### AIM OF THE TASK
Beneath this line is the data. Output exactly the lines from the line with "Sous l’influence des GAFAs" to the line with "collaborateurs, fidéliser les", both ends included, and nothing more.

### DATA IN THIS EXERCISE
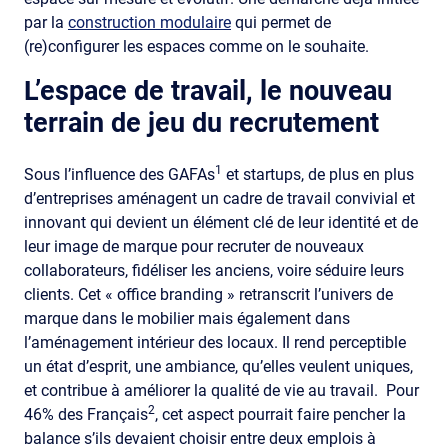
par la
construction modulaire
qui permet de
(re)configurer les espaces comme on le souhaite.
L’espace de travail, le nouveau
terrain de jeu du recrutement
1
Sous l’influence des GAFAs
et startups, de plus en plus
d’entreprises aménagent un cadre de travail convivial et
innovant qui devient un élément clé de leur identité et de
leur image de marque pour recruter de nouveaux
collaborateurs, fidéliser les anciens, voire séduire leurs
clients. Cet « office branding » retranscrit l’univers de
marque dans le mobilier mais également dans
l’aménagement intérieur des locaux. Il rend perceptible
un état d’esprit, une ambiance, qu’elles veulent uniques,
et contribue à améliorer la qualité de vie au travail. Pour
2
46% des Français
, cet aspect pourrait faire pencher la
balance s’ils devaient choisir entre deux emplois à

### SOLUTION TO THIS EXERCISE
Sous l’influence des GAFAs
et startups, de plus en plus
d’entreprises aménagent un cadre de travail convivial et
innovant qui devient un élément clé de leur identité et de
leur image de marque pour recruter de nouveaux
collaborateurs, fidéliser les anciens, voire séduire leurs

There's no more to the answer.